===== Stored data =====

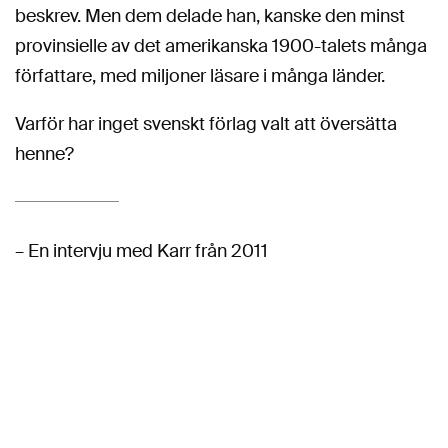
beskrev. Men dem delade han, kanske den minst
provinsielle av det amerikanska 1900-talets många
författare, med miljoner läsare i många länder.
Varför har inget svenskt förlag valt att översätta
henne?
– En intervju med Karr från 2011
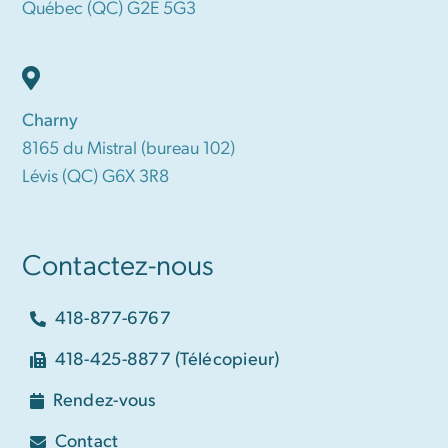
Québec (QC) G2E 5G3
Charny
8165 du Mistral (bureau 102)
Lévis (QC) G6X 3R8
Contactez-nous
418-877-6767
418-425-8877 (Télécopieur)
Rendez-vous
Contact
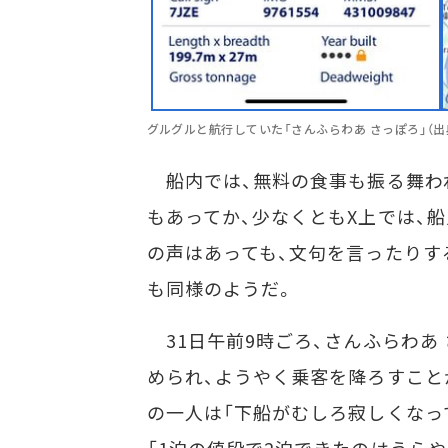
グルグルと航行していた「さんふらわあ さっぽろ」（出典：Mar
船内では、無料の食事も振る舞わ
もあってか、少なくともX上では、船
の声はあっても、文句を言ったりす
も同様のようだ。
31日午前9時ごろ、さんふらわあ
められ、ようやく乗客を降ろすこと
の一人は「下船がむしろ寂しくなっ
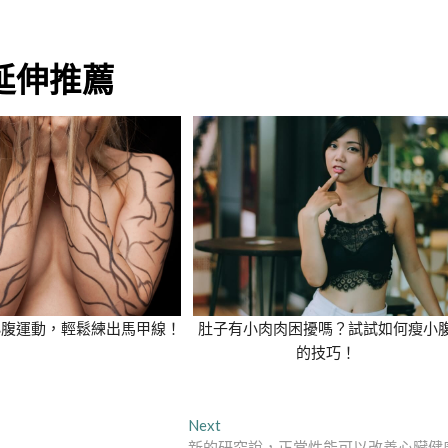
延伸推薦
小腹運動，輕鬆練出馬甲線！
肚子有小肉肉困擾嗎？試試如何瘦小
的技巧！
Next
Next
post:
新的研究說，正常性能可以改善心臟健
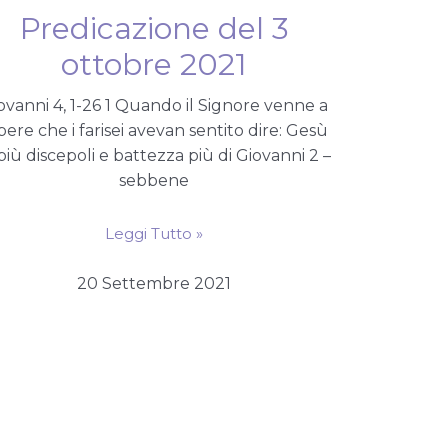
Predicazione del 3
ottobre 2021
ovanni 4, 1-26 1 Quando il Signore venne a
pere che i farisei avevan sentito dire: Gesù
più discepoli e battezza più di Giovanni 2 –
sebbene
Leggi Tutto »
20 Settembre 2021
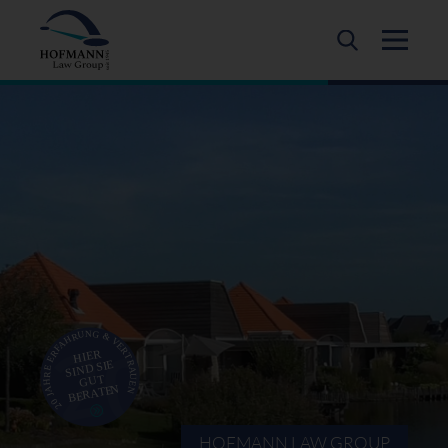
HOFMANN LAW GROUP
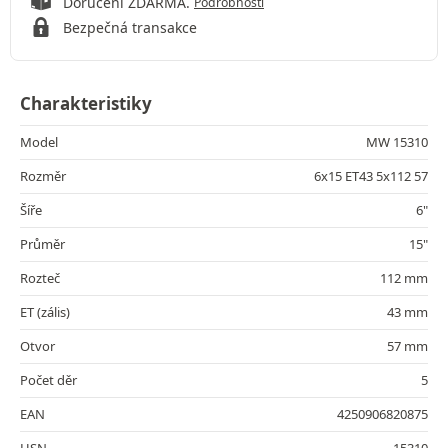
Doručení ZDARMA.
Podrobnosti
Bezpečná transakce
Charakteristiky
Model
MW 15310
Rozměr
6x15 ET43 5x112 57
Šíře
6"
Průměr
15"
Rozteč
112 mm
ET (zális)
43 mm
Otvor
57 mm
Počet děr
5
EAN
4250906820875
HSN
15310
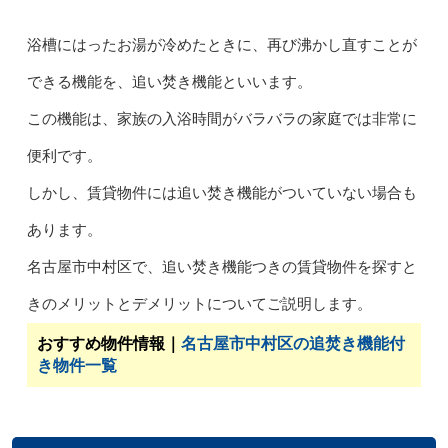
浴槽にはったお湯が冷めたときに、再び沸かし直すことが
できる機能を、追い焚き機能といいます。
この機能は、家族の入浴時間がバラバラの家庭では非常に
便利です。
しかし、賃貸物件には追い焚き機能がついていない場合も
あります。
名古屋市中村区で、追い焚き機能つきの賃貸物件を探すと
きのメリットとデメリットについてご説明します。
おすすめ物件情報｜
名古屋市中村区の追焚き機能付
き物件一覧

=====

_Exercise prompt:_
Everything in the material except the pictures should be restated word for word.

_Answer box:_
beskrev. Men dem delade han, kanske den minst
provinsielle av det amerikanska 1900-talets många
författare, med miljoner läsare i många länder.
Varför har inget svenskt förlag valt att översätta
henne?
– En intervju med Karr från 2011
Québec (QC) G2E 5G3
Charny
8165 du Mistral (bureau 102)
Lévis (QC) G6X 3R8
Contactez-nous
418-877-6767
418-425-8877 (Télécopieur)
Rendez-vous
Contact
グルグルと航行していた「さんふらわあ さっぽろ」（出典：Mar
船内では、無料の食事も振る舞わ
もあってか、少なくともX上では、船
の声はあっても、文句を言ったりす
も同様のようだ。
31日午前9時ごろ、さんふらわあ
められ、ようやく乗客を降ろすこと
の一人は「下船がむしろ寂しくなっ
延伸推薦
小腹運動，輕鬆練出馬甲線！
肚子有小肉肉困擾嗎？試試如何瘦小
的技巧！
Next
Next
post:
新的研究說，正常性能可以改善心臟健
Predicazione del 3
ottobre 2021
ovanni 4, 1-26 1 Quando il Signore venne a
pere che i farisei avevan sentito dire: Gesù
più discepoli e battezza più di Giovanni 2 –
sebbene
Leggi Tutto »
20 Settembre 2021
HOFMANN LAW GROUP
Doručení ZDARMA.
Podrobnosti
Bezpečná transakce
Charakteristiky
Model
MW 15310
Rozměr
6x15 ET43 5x112 57
Šíře
6"
Průměr
15"
Rozteč
112 mm
ET (zális)
43 mm
Otvor
57 mm
Počet děr
5
EAN
4250906820875
HSN
15310
浴槽にはったお湯が冷めたときに、再び沸かし直すことが
できる機能を、追い焚き機能といいます。
この機能は、家族の入浴時間がバラバラの家庭では非常に
便利です。
しかし、賃貸物件には追い焚き機能がついていない場合も
あります。
名古屋市中村区で、追い焚き機能つきの賃貸物件を探すと
きのメリットとデメリットについてご説明します。
おすすめ物件情報｜
名古屋市中村区の追焚き機能付
き物件一覧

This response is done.